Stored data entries
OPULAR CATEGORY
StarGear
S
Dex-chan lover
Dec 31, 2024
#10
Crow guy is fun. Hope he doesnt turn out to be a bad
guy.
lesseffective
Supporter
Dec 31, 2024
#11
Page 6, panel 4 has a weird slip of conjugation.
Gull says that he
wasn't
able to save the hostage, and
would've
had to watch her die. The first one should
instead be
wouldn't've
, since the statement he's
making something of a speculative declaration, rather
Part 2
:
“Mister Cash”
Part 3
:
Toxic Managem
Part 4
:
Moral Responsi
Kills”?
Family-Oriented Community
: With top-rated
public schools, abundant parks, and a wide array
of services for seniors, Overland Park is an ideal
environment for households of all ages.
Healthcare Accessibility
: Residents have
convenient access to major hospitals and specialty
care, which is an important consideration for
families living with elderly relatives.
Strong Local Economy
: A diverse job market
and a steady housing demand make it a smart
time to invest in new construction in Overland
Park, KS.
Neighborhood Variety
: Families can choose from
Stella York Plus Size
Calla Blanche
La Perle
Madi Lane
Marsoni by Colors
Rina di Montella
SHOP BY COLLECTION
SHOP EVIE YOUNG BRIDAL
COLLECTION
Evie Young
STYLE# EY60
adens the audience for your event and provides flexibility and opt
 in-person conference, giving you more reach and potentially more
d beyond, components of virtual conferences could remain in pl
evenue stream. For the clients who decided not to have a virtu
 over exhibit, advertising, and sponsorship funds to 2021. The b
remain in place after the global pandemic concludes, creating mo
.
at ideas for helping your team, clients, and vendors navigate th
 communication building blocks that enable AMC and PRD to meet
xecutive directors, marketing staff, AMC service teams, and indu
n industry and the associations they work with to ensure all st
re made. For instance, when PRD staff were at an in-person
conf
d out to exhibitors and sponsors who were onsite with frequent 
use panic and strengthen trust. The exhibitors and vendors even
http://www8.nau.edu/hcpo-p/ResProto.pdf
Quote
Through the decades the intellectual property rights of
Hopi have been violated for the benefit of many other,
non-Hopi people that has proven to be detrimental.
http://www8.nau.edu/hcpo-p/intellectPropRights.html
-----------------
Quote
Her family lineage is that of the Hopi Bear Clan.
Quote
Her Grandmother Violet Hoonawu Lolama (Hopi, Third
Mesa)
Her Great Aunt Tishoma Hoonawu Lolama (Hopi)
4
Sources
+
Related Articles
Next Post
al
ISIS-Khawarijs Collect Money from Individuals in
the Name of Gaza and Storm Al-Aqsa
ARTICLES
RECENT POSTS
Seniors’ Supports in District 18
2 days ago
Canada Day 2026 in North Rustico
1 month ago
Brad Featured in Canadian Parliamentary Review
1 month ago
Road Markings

#### What to do:
Set down every record above, word for word.

#### Response box:
OPULAR CATEGORY
StarGear
S
Dex-chan lover
Dec 31, 2024
#10
Crow guy is fun. Hope he doesnt turn out to be a bad
guy.
lesseffective
Supporter
Dec 31, 2024
#11
Page 6, panel 4 has a weird slip of conjugation.
Gull says that he
wasn't
able to save the hostage, and
would've
had to watch her die. The first one should
instead be
wouldn't've
, since the statement he's
making something of a speculative declaration, rather
Part 2
:
“Mister Cash”
Part 3
:
Toxic Managem
Part 4
:
Moral Responsi
Kills”?
Family-Oriented Community
: With top-rated
public schools, abundant parks, and a wide array
of services for seniors, Overland Park is an ideal
environment for households of all ages.
Healthcare Accessibility
: Residents have
convenient access to major hospitals and specialty
care, which is an important consideration for
families living with elderly relatives.
Strong Local Economy
: A diverse job market
and a steady housing demand make it a smart
time to invest in new construction in Overland
Park, KS.
Neighborhood Variety
: Families can choose from
Stella York Plus Size
Calla Blanche
La Perle
Madi Lane
Marsoni by Colors
Rina di Montella
SHOP BY COLLECTION
SHOP EVIE YOUNG BRIDAL
COLLECTION
Evie Young
STYLE# EY60
adens the audience for your event and provides flexibility and opt
 in-person conference, giving you more reach and potentially more
d beyond, components of virtual conferences could remain in pl
evenue stream. For the clients who decided not to have a virtu
 over exhibit, advertising, and sponsorship funds to 2021. The b
remain in place after the global pandemic concludes, creating mo
.
at ideas for helping your team, clients, and vendors navigate th
 communication building blocks that enable AMC and PRD to meet
xecutive directors, marketing staff, AMC service teams, and indu
n industry and the associations they work with to ensure all st
re made. For instance, when PRD staff were at an in-person
conf
d out to exhibitors and sponsors who were onsite with frequent 
use panic and strengthen trust. The exhibitors and vendors even
http://www8.nau.edu/hcpo-p/ResProto.pdf
Quote
Through the decades the intellectual property rights of
Hopi have been violated for the benefit of many other,
non-Hopi people that has proven to be detrimental.
http://www8.nau.edu/hcpo-p/intellectPropRights.html
-----------------
Quote
Her family lineage is that of the Hopi Bear Clan.
Quote
Her Grandmother Violet Hoonawu Lolama (Hopi, Third
Mesa)
Her Great Aunt Tishoma Hoonawu Lolama (Hopi)
4
Sources
+
Related Articles
Next Post
al
ISIS-Khawarijs Collect Money from Individuals in
the Name of Gaza and Storm Al-Aqsa
ARTICLES
RECENT POSTS
Seniors’ Supports in District 18
2 days ago
Canada Day 2026 in North Rustico
1 month ago
Brad Featured in Canadian Parliamentary Review
1 month ago
Road Markings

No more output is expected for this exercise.